The High Island area had nine types of trap. The areas known as Galveston, Main Pass, and South Timbalier had eight types of trap each.

Patch reefs (Type 12) were found only in the Main Pass area, and reverse faults (Type 10) were found only in the Ship Shoal area.

Nine areas had only one type of trap reported. These areas are Atchafalaya Bay, Coon Point, East Breaks, Garden Banks, Light Point, Rabbit Island, Sabine Pass, Tiger Shoal, and Timbalier Bay.

Several of the reported areas such as Eugene Island, Vermilion, and West Cameron do not have complete data as numerous oil and gas reserves were reported with no trap type listed.

Eight of these areas had their largest oil reserves in traps on the flanks of salt or shale diapirs (Type 3). These include Eugene Island, Garden Banks, Green Canyon, Main Pass, Mississippi Canyon, Ship Shoal, South Pass, and Viosca Knoll. Only one, South Marsh Island, had its largest oil reserves in traps in updip pinchouts (Type 7).

Four of the areas, High Island, Matagorda Island, Ship Shoal, and South Timbalier, had their largest gas reserves in faulted anticlines (Type 1). Three of these areas, Eugene Island, Garden Banks, and South Marsh Island, had their largest gas reserves in traps on the flanks of salt or shale diapirs (Type 3).

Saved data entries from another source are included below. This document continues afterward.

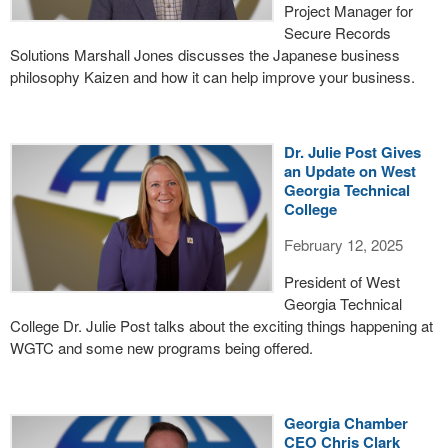
Project Manager for
Secure Records
Solutions Marshall Jones discusses the Japanese business
philosophy Kaizen and how it can help improve your business.
Dr. Julie Post Gives
an Update on West
Georgia Technical
College
February 12, 2025
President of West
Georgia Technical
College Dr. Julie Post talks about the exciting things happening at
WGTC and some new programs being offered.
Georgia Chamber
CEO Chris Clark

Two of the areas, Mobile and Vermilion, had their largest gas reserves in updip pinchout traps (Type 7), one area, Mississippi Canyon, had its largest gas reserves in traps in normal faults (Type 2), and one area, West Cameron, had its largest gas reserves in rollover anticlines (Type 5).

In the Gulf of Mexico, little study has been released of the variations in reservoir properties even though such knowledge can assist in future planning and producing activities for oil and gas fields, reservoirs, and pools. The following sections sum up reservoir properties separated by trap types for all data available.

Only 62% of the released data disclosed oil reserves, and only 68% of the released data disclosed gas reserves.

Reservoir properties reviewed included production depths, thickness of pay zones, productive area, and producing formation porosity, temperature, and pressure. Unless data are released about deepwater reservoirs in the gulf, reviews must be limited to wells drilled to 22,600 ft or less in 3,300 ft of water or less.

Field demographics

Published data on reservoir properties in the Gulf of Mexico are limited and show considerable variation.

For the published properties, the depth of production averaged 7,842 ft and ranged from 750 ft to 22,600 ft.

Pay thickness averaged 47 ft and ranged from 2 ft to 490 ft.

Productive area averaged 1,070 acres and ranged from 5 acres to 26,404 acres.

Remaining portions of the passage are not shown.